-
Notifications
You must be signed in to change notification settings - Fork 1
Home

The Global Biodiversity Information Facility (GBIF) is a vital data infrastructure for researchers, conservationists, and policymakers across the globe. It aggregates and mediates access to extensive datasets of biodiversity occurrence records, thereby fostering scientific research, conservation efforts, and informed decision-making. Nevertheless, the quality of these records is pivotal for their "fitness for use", and data cleaning becomes an essential process to ensure their reliability and utility.
In recent years, the significance of occurrence data quality in scientific research and decision-making has gained recognition. As the volume and complexity of occurrence data continue to grow, the need for automated data cleaning tools has become more pronounced. R packages like CoordinateCleaner (2018) have played a key role in addressing this need, providing efficient and user-friendly solutions for common data quality issues.

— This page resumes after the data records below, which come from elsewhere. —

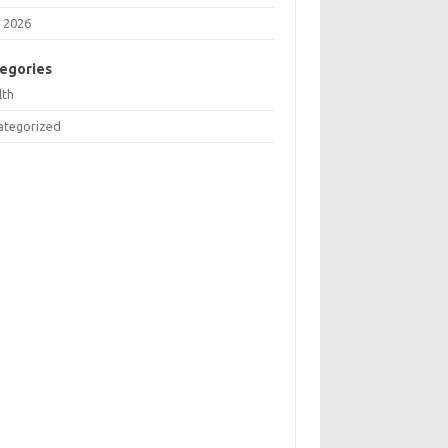
 2026
egories
lth
ategorized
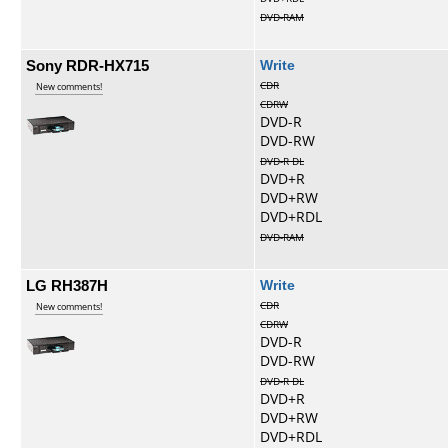
DVD-RAM
Sony RDR-HX715
Write
CDR
New comments!
CDRW
DVD-R
DVD-RW
DVD-R DL
DVD+R
DVD+RW
DVD+RDL
DVD-RAM
LG RH387H
Write
CDR
New comments!
CDRW
DVD-R
DVD-RW
DVD-R DL
DVD+R
DVD+RW
DVD+RDL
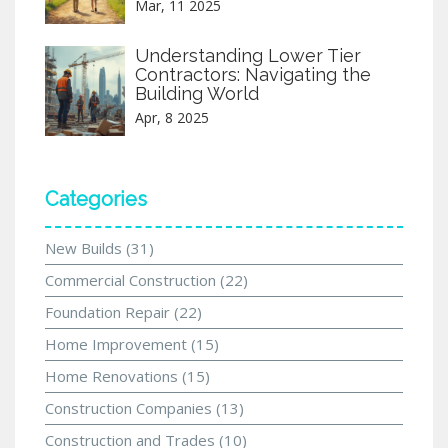
Mar, 11 2025
Understanding Lower Tier
Contractors: Navigating the
Building World
Apr, 8 2025
Categories
New Builds
(31)
Commercial Construction
(22)
Foundation Repair
(22)
Home Improvement
(15)
Home Renovations
(15)
Construction Companies
(13)
Construction and Trades
(10)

A competing viewpoint with regard to data cleaning is to "fix at source". Fixing GBIF occurrence data at the source, such as reaching out to data publishers to address issues and errors in their datasets, is an ideal approach in theory. However, in practice, this approach often encounters challenges, primarily because publishers may not respond to emails or communication attempts. It’s essential to bear in mind that rule-based annotations can contribute to rectifying data problems at their origin as well. Additionally, it is often the case that records do not need to be fixed, but merely are not acceptable for a certain application, such as species distribution mapping.
Automated solutions, like CoordinateCleaner, while valuable tools for data cleaning, may be considered incomplete in certain contexts due to their limited flexibility and potential to miss edge cases. A rule-based annotation system, on the other hand, allows users to make data quality decisions that fit their use case in a more granular way.
Annotation systems, like any software or tool, have the potential to become unusable when they become overly complicated.
One goal of a our rule-based annotation system is to make it accessible to a broad user base, including researchers, scientists, and casual users. If the system becomes overly complex, it can discourage potential users who may not have a deep technical background or a lot of time, but still have valuable feedback.
A rule-based annotation system, especially one used for annotating complex datasets like GBIF occurrence records, must strike a delicate balance between complexity and usability.
One of the key ways to increase usability and complexity is to introduce a controlled vocabulary.

Using a small controlled vocabulary over in an annotation system offers several advantages to downstream users. While controlled vocabularies offer simplicity, it’s essential to strike a balance. Overly restrictive controlled vocabularies can limit the ability to annotate all concepts. Therefore, finding the right level of granularity and flexibility within the controlled vocabulary is key to reaping the benefits while accommodating the specific needs of the annotation user.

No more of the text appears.